──────── SUPPLIED RECORDS

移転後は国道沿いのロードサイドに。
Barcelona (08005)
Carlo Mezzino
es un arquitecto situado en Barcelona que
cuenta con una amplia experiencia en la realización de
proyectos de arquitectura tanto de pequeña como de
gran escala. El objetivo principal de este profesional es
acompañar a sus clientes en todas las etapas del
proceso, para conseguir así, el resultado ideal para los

────────────────
──────── SUPPLIED RECORDS

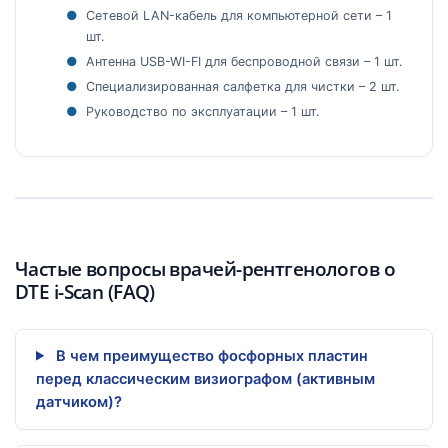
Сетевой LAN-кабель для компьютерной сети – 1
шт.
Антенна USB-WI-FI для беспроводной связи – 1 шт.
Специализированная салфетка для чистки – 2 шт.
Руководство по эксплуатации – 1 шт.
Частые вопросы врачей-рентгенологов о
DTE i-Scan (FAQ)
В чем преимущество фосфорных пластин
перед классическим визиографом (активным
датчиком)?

────────────────
──────── SUPPLIED RECORDS

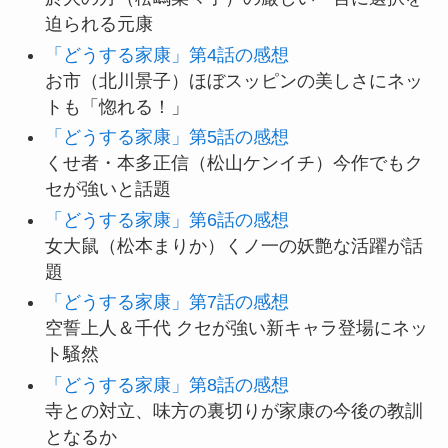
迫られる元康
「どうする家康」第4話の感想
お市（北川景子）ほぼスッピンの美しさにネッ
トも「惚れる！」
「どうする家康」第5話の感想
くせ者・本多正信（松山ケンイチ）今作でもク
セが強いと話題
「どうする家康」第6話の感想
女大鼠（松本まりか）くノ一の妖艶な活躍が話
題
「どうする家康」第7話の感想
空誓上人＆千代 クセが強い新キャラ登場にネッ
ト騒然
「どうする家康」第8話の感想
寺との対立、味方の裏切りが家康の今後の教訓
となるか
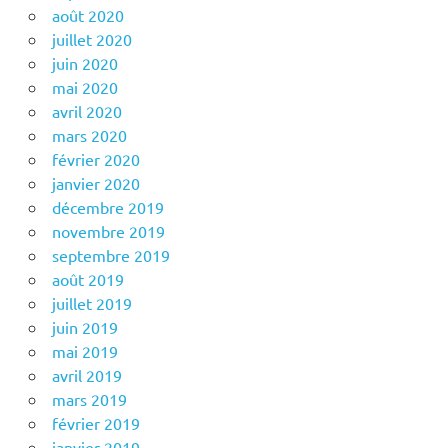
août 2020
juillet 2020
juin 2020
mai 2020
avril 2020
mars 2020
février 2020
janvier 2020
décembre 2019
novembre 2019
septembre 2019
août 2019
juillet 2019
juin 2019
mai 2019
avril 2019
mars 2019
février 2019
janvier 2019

────────────────

Please filter the entries for the word "Barcelona" and copy the lines that have it.

Barcelona (08005)
es un arquitecto situado en Barcelona que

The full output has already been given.